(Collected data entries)
++++++++++++++++++++

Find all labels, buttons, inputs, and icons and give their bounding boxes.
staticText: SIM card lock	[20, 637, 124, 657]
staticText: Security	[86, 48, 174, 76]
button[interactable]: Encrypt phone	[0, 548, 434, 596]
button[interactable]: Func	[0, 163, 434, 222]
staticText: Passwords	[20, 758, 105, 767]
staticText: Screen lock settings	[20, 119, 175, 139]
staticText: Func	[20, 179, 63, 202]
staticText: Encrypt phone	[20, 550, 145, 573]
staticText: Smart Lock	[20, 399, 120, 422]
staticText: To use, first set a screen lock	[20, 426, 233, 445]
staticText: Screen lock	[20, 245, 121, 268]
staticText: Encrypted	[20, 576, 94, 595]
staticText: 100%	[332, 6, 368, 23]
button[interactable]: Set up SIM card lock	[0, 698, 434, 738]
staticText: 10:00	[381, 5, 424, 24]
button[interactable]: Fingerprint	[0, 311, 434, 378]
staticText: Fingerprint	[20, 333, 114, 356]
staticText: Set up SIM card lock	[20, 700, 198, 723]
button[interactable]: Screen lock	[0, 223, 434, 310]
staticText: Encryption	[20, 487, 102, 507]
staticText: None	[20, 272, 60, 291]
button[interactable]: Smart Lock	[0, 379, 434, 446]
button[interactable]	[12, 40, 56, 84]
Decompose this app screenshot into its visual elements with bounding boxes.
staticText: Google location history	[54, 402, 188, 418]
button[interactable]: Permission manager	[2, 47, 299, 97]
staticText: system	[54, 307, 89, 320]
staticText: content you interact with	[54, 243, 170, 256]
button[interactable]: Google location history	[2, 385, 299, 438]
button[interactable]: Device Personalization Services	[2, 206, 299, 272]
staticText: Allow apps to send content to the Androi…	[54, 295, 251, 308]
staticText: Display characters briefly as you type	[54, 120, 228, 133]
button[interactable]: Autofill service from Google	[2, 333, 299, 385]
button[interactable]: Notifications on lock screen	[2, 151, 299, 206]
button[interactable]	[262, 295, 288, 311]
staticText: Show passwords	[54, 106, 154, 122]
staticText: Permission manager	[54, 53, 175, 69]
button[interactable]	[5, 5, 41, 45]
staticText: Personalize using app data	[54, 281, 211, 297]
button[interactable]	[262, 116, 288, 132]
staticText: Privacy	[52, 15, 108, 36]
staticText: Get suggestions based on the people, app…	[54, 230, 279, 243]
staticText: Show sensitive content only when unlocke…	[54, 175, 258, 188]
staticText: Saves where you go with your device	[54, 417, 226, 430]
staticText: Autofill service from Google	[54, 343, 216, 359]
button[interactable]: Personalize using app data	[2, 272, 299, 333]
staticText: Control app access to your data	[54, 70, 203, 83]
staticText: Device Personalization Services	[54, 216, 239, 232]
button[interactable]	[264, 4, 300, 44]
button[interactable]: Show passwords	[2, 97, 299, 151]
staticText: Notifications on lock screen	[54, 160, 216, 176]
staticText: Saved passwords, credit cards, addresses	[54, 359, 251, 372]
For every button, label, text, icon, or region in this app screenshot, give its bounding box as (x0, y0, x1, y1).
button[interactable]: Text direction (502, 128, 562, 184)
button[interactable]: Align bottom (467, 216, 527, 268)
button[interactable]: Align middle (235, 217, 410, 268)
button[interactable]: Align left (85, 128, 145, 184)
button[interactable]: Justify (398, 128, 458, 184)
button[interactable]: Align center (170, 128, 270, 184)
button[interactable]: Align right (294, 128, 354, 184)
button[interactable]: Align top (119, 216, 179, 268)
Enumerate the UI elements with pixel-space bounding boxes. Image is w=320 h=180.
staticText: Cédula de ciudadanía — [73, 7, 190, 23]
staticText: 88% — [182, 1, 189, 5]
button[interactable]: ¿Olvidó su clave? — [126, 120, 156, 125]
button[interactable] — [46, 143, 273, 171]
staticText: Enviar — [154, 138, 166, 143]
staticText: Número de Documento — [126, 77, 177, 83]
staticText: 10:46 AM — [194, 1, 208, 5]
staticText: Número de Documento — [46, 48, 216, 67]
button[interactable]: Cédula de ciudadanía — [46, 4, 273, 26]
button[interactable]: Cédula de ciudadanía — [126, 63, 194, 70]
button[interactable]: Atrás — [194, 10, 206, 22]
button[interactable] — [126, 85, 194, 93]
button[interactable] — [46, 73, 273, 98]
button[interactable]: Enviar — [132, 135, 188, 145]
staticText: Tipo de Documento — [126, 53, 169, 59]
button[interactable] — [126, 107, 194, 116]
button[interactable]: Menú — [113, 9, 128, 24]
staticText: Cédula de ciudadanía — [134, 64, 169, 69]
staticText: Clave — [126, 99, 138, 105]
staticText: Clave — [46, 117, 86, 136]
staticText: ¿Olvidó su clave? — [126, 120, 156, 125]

++++++++++++++++++++

Send back each record exactly as it stands.

## Task result
Find all labels, buttons, inputs, and icons and give their bounding boxes.
staticText: SIM card lock	[20, 637, 124, 657]
staticText: Security	[86, 48, 174, 76]
button[interactable]: Encrypt phone	[0, 548, 434, 596]
button[interactable]: Func	[0, 163, 434, 222]
staticText: Passwords	[20, 758, 105, 767]
staticText: Screen lock settings	[20, 119, 175, 139]
staticText: Func	[20, 179, 63, 202]
staticText: Encrypt phone	[20, 550, 145, 573]
staticText: Smart Lock	[20, 399, 120, 422]
staticText: To use, first set a screen lock	[20, 426, 233, 445]
staticText: Screen lock	[20, 245, 121, 268]
staticText: Encrypted	[20, 576, 94, 595]
staticText: 100%	[332, 6, 368, 23]
button[interactable]: Set up SIM card lock	[0, 698, 434, 738]
staticText: 10:00	[381, 5, 424, 24]
button[interactable]: Fingerprint	[0, 311, 434, 378]
staticText: Fingerprint	[20, 333, 114, 356]
staticText: Set up SIM card lock	[20, 700, 198, 723]
button[interactable]: Screen lock	[0, 223, 434, 310]
staticText: Encryption	[20, 487, 102, 507]
staticText: None	[20, 272, 60, 291]
button[interactable]: Smart Lock	[0, 379, 434, 446]
button[interactable]	[12, 40, 56, 84]
Decompose this app screenshot into its visual elements with bounding boxes.
staticText: Google location history	[54, 402, 188, 418]
button[interactable]: Permission manager	[2, 47, 299, 97]
staticText: system	[54, 307, 89, 320]
staticText: content you interact with	[54, 243, 170, 256]
button[interactable]: Google location history	[2, 385, 299, 438]
button[interactable]: Device Personalization Services	[2, 206, 299, 272]
staticText: Allow apps to send content to the Androi…	[54, 295, 251, 308]
staticText: Display characters briefly as you type	[54, 120, 228, 133]
button[interactable]: Autofill service from Google	[2, 333, 299, 385]
button[interactable]: Notifications on lock screen	[2, 151, 299, 206]
button[interactable]	[262, 295, 288, 311]
staticText: Show passwords	[54, 106, 154, 122]
staticText: Permission manager	[54, 53, 175, 69]
button[interactable]	[5, 5, 41, 45]
staticText: Personalize using app data	[54, 281, 211, 297]
button[interactable]	[262, 116, 288, 132]
staticText: Privacy	[52, 15, 108, 36]
staticText: Get suggestions based on the people, app…	[54, 230, 279, 243]
staticText: Show sensitive content only when unlocke…	[54, 175, 258, 188]
staticText: Saves where you go with your device	[54, 417, 226, 430]
staticText: Autofill service from Google	[54, 343, 216, 359]
button[interactable]: Personalize using app data	[2, 272, 299, 333]
staticText: Control app access to your data	[54, 70, 203, 83]
staticText: Device Personalization Services	[54, 216, 239, 232]
button[interactable]	[264, 4, 300, 44]
button[interactable]: Show passwords	[2, 97, 299, 151]
staticText: Notifications on lock screen	[54, 160, 216, 176]
staticText: Saved passwords, credit cards, addresses	[54, 359, 251, 372]
For every button, label, text, icon, or region in this app screenshot, give its bounding box as (x0, y0, x1, y1).
button[interactable]: Text direction (502, 128, 562, 184)
button[interactable]: Align bottom (467, 216, 527, 268)
button[interactable]: Align middle (235, 217, 410, 268)
button[interactable]: Align left (85, 128, 145, 184)
button[interactable]: Justify (398, 128, 458, 184)
button[interactable]: Align center (170, 128, 270, 184)
button[interactable]: Align right (294, 128, 354, 184)
button[interactable]: Align top (119, 216, 179, 268)
Enumerate the UI elements with pixel-space bounding boxes. Image is w=320 h=180.
staticText: Cédula de ciudadanía — [73, 7, 190, 23]
staticText: 88% — [182, 1, 189, 5]
button[interactable]: ¿Olvidó su clave? — [126, 120, 156, 125]
button[interactable] — [46, 143, 273, 171]
staticText: Enviar — [154, 138, 166, 143]
staticText: Número de Documento — [126, 77, 177, 83]
staticText: 10:46 AM — [194, 1, 208, 5]
staticText: Número de Documento — [46, 48, 216, 67]
button[interactable]: Cédula de ciudadanía — [46, 4, 273, 26]
button[interactable]: Cédula de ciudadanía — [126, 63, 194, 70]
button[interactable]: Atrás — [194, 10, 206, 22]
button[interactable] — [126, 85, 194, 93]
button[interactable] — [46, 73, 273, 98]
button[interactable]: Enviar — [132, 135, 188, 145]
staticText: Tipo de Documento — [126, 53, 169, 59]
button[interactable] — [126, 107, 194, 116]
button[interactable]: Menú — [113, 9, 128, 24]
staticText: Cédula de ciudadanía — [134, 64, 169, 69]
staticText: Clave — [126, 99, 138, 105]
staticText: Clave — [46, 117, 86, 136]
staticText: ¿Olvidó su clave? — [126, 120, 156, 125]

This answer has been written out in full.